Making money from classic cars depends on knowing the market and the cycles. The cost of restoring a classic car is high, unless you're accomplishing the task yourself - but even then it's still costly to obtain rare parts. To make money you have to buy astutely and be prepared to part with your heart at the peak of the cycle for that particular vehicle. 

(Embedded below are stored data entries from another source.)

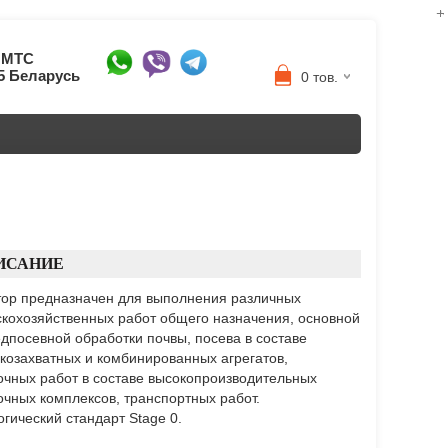
8 МТС
95 Беларусь
0 тов.
ИСАНИЕ
тор предназначен для выполнения различных
скохозяйственных работ общего назначения, основной
едпосевной обработки почвы, посева в составе
козахватных и комбинированных агрегатов,
очных работ в составе высокопроизводительных
очных комплексов, транспортных работ.
огический стандарт Stage 0.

Classic cars are mainly for drinking, not for laying down. In short, this phrase captures the essence of classic car culture – these vehicles are about stories, shared passions, and human connections. They belong out on the road and in car parks outside pubs, not wrapped up like museum exhibits. They’re built for driving, admiring, and discussing over a drink, not for tucking away like some high-stakes commodity. Classic cars are about living in the moment – not waiting for a distant future where they might fetch a higher price at auction.

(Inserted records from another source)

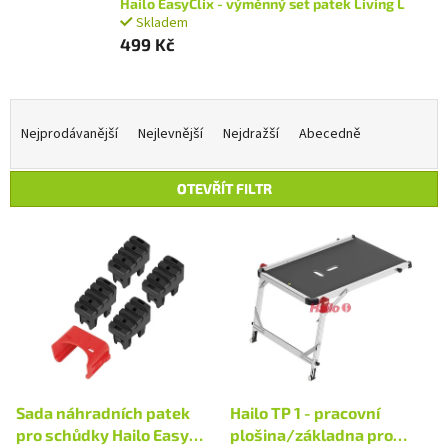
Hailo EasyClix - výměnný set patek Living L
Skladem
499 Kč
Ř
a
Nejprodávanější
Nejlevnější
Nejdražší
Abecedně
z
e
OTEVŘÍT FILTR
n
í
V
p
ý
r
p
o
i
d
s
u
p
k
r
t
o
ů
d
Sada náhradních patek
Hailo TP 1 - pracovní
u
pro schůdky Hailo Easy
plošina/základna pro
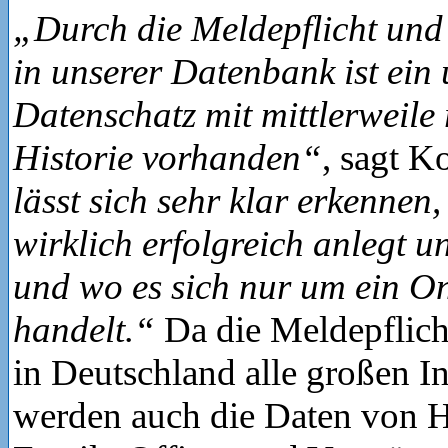
„Durch die Meldepflicht und
in unserer Datenbank ist ein
Datenschatz mit mittlerweile
Historie vorhanden“
, sagt 
lässt sich sehr klar erkennen
wirklich erfolgreich anlegt u
und wo es sich nur um ein O
handelt.“
Da die Meldepflicht
in Deutschland alle großen I
werden auch die Daten von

For me a classic car comprises the many MGBs I drove and rebuilt in my early 20s, the GT6 I never owned, but wanted, the S Type Jag my father drove and the E-Type I lusted over and defined an era (not forgetting the James Bond and Italian Job DB5). For my kids it might be the Volvo 850 I drove them around in when they were small (No.1 Son has already expressed an interest in one), the Ford Galaxy that I find so practical (that'll be a long time coming) or the Mercedes C43 my eldest son drives now in his youth. Certainly not my GT6, nor my Mercedes R129 500SL - although the latter my just enter the net due to it being bullet-proof.

The Fiat Ducato motorhome? Not a chance! However, with the 500SL back on the road, the GT6 progressing and me pining for a post-war motorcycle, planning for another garage is at the feasibility stage. I'm thinking pig shed style, but in Cotswold Stone and a corrugated, aluminium roof.